Tuesday, September 16, 2008

Damsel in distress

Once upon I was a woman who was capable of doing things herself. These days I have given up on my independence and have become part of a larger mechanism called society in which every person has its role. So don’t even think about doing someone else’s job, but give it to that person for a certain price. It’s a class system in a way, but since it helps people to make money I can’t be bothered that much. Gender roles are very clear in this system.

Last night my car broke down. The clutch was not responding at all and there I was, on the slope outside a supermarket, helpless and all. As a damsel in distress I beckoned some guy over (yes, beckoning was new for me too!) and in a bit of a helpless tone I said “it’s not working” and The Man took over. Before I knew it I was taken to the mechanic. My saviour negotiated with me shielded off by a hedge (since my skin colour would be bad for negotiations) and we returned to my car together with two (!) mechanics. My saviour accepted no money for his help (although I did give him, of course; I’m not THAT cruel) but we soon learned that some spare parts were needed urgently. Thank God, I thought, because here people tell you to drive with your car falling apart (a normal occupation of drivers on the road) whereas I actually prefer to drive in a car with working clutch and brakes.
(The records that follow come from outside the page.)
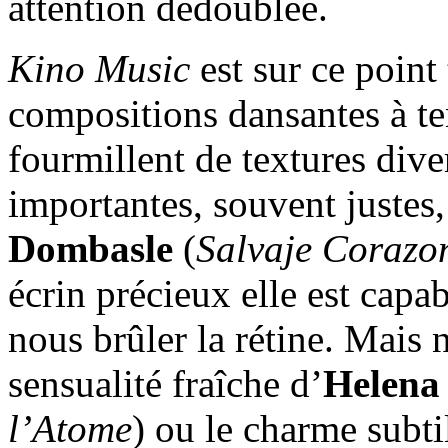
attention dédoublée.
Kino Music
est sur ce point
compositions dansantes à te
fourmillent de textures dive
importantes, souvent justes
Dombasle
(
Salvaje Corazo
écrin précieux elle est capab
nous brûler la rétine. Mais 
sensualité fraîche d’
Helena
l’Atome
) ou le charme subt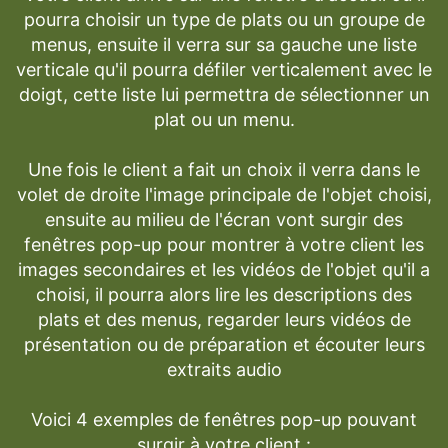
pourra choisir un type de plats ou un groupe de
menus, ensuite il verra sur sa gauche une liste
verticale qu'il pourra défiler verticalement avec le
doigt, cette liste lui permettra de sélectionner un
plat ou un menu.
Une fois le client a fait un choix il verra dans le
volet de droite l'image principale de l'objet choisi,
ensuite au milieu de l'écran vont surgir des
fenêtres pop-up pour montrer à votre client les
images secondaires et les vidéos de l'objet qu'il a
choisi, il pourra alors lire les descriptions des
plats et des menus, regarder leurs vidéos de
présentation ou de préparation et écouter leurs
extraits audio
Voici 4 exemples de fenêtres pop-up pouvant
surgir à votre client :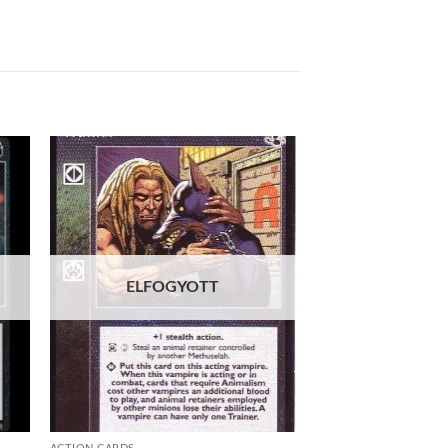
 to
Add to
list
wishlist
ELFOGYOTT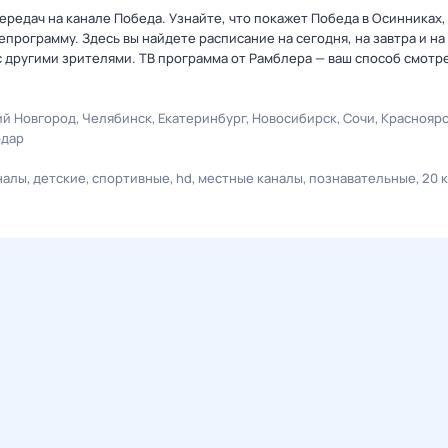
редач на канале Победа. Узнайте, что покажет Победа в Осинниках,
рограмму. Здесь вы найдете расписание на сегодня, на завтра и на
 другими зрителями. ТВ программа от Рамблера — ваш способ смотр
й Новгород
Челябинск
Екатеринбург
Новосибирск
Сочи
Краснояр
одар
налы
детские
спортивные
hd
местные каналы
познавательные
20 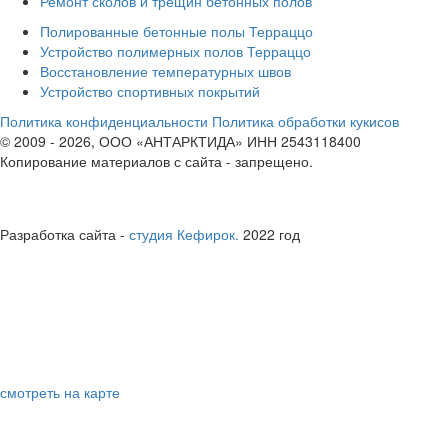
Ремонт сколов и трещин бетонных полов
Полированные бетонные полы Терраццо
Устройство полимерных полов Терраццо
Восстановление температурных швов
Устройство спортивных покрытий
Политика конфиденциальности
Политика обработки кукисов
© 2009 - 2026, ООО «АНТАРКТИДА» ИНН 2543118400
Копирование материалов с сайта - запрещено.
юридическая информация
Полные реквизиты юридического лица
Разработка сайта -
студия Кефирок.
2022 год
ВЛАДИВОСТОК
справки по телефонам
8 800 707 6171
8 423 239 5215
офис компании
Владивосток, ул. Невская, 38, офис 29
смотреть на карте
электронная почта
info@antarktida-dv.ru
Call me old-fashioned.

Anyway, I decided to call on a friend to help me, and saviour no 1 took off. My friend then took over and added a capital letter to Saviour. Driving about finding spare parts, negotiating in several languages, keeping me company, explaining what exactly was wrong with my car (men are never more pleased than when they can impress us poor women with technical knowhow), pushing my car to a place where it could be fixed, etc etc. All that while I was there, the fraudster, the damsel in distress who was tired after a long day of work and way too happy that other people took over while she was looking helpless and just a tad more stupid than she actually was.

I felt it was like Adam & Eve all over, confirming gender stereotypes I never supported in the first place. Why? Because it was easy. Because it makes men so happy if women seem helpless and let them feel All Important. Because people like to operate from the pidgin holes they think they are (put) in.

My car works again and I feel I should do something really feminist today. I don’t know, like telling all these women here that men might get married for their own comfort, for being cooked for for the rest of their lives, but that women should do the same. Think of themselves. Funnily, by thinking of myself and by doing nothing, by thinking that the damsel-in-distress act could give me a functioning car without much trouble on my own part, I actually reinforced the ancient-old system.

Perhaps it’s just a bit of a comfort that the person cleaning my house and doing my laundry (and especially ironing it!) is, in fact, a man.

2 comments:

Unknown said...

Mooi verhaal :-)

De amre donder! Ik bedoel dan de Hondakoppeling, die anders dan gebruikelijk er vroeg mee stopt; dat arme ding moet aardig wat stampwerk te verwerken hebben gehad ...

Unknown said...

Oh my God Thessa reading your Blog makes me sooooo happy! You truly have a gift there of writing in a way that is funny and painfully true! Thank you! Two big thumbs up!!!